The cast are almost all on stage the whole time.  Using the chest I mentioned before, some semi-pellucid chairs and the occasional branch or coat hanger, the actors create the necessary changes of scene in an emblematic way.  The older Leo stalks his younger self, like a shadow, reliving the incidents from his childhood.  This is a device I’ve seen before – in a recent touring production of To Kill A Mockingbird – but here it has more impact.

 

Young Leo becomes an intermediary between young lady of the manor, Marian, and Ted, the burly farmer from across the river.   He passes love notes between them, without fully knowing what is going on, but gradually he puts two and two together and comes up with three.  It is only in hindsight that the middle-aged Leo can add it all up.

 

It wasn’t clear to me what he’d been doing for fifty years.  “I withdrew into myself” he says; the younger him complains, “You let me down,” and they have a bit of a slanging match, but I’d still like to know how he spent his life.

 

The cast works as a true ensemble.  As old Leo, James Staddon is able to belt when he needs to while bringing a tenderness and vulnerability to the character.

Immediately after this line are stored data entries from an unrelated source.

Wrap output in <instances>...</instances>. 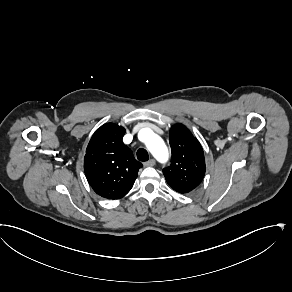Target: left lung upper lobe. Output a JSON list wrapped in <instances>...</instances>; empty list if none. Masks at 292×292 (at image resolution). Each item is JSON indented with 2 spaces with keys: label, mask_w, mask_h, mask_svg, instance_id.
Instances as JSON below:
<instances>
[{
  "label": "left lung upper lobe",
  "mask_w": 292,
  "mask_h": 292,
  "mask_svg": "<svg viewBox=\"0 0 292 292\" xmlns=\"http://www.w3.org/2000/svg\"><path fill=\"white\" fill-rule=\"evenodd\" d=\"M172 151L171 164L163 169L169 186L179 193H189L203 180L205 158L199 141L188 128L175 124L169 132Z\"/></svg>",
  "instance_id": "5c2ea615"
}]
</instances>
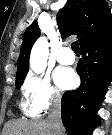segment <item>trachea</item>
Masks as SVG:
<instances>
[{
    "instance_id": "obj_1",
    "label": "trachea",
    "mask_w": 112,
    "mask_h": 135,
    "mask_svg": "<svg viewBox=\"0 0 112 135\" xmlns=\"http://www.w3.org/2000/svg\"><path fill=\"white\" fill-rule=\"evenodd\" d=\"M71 48L72 50L76 53V54H80V48H79V44L78 41H75L71 44Z\"/></svg>"
}]
</instances>
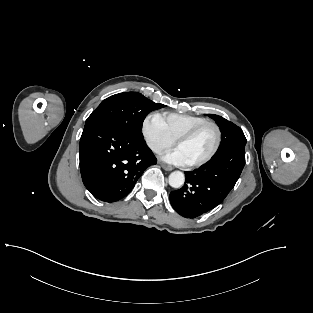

As a memory play, it is certainly more effective than that abysmal Travesties I went a few weeks ago.  Michael Pavelka’s off-kilter set reflects the skewiff nature of Old Leo’s mental state, and the proceedings are beautifully lit by Tim Lutkin.

 

Unfortunately, for me at any rate, it was a triumph of style over substance.  I was too caught up in director Roger Haines’s clever ideas and the style of the presentation to be moved by the fate of the protagonists.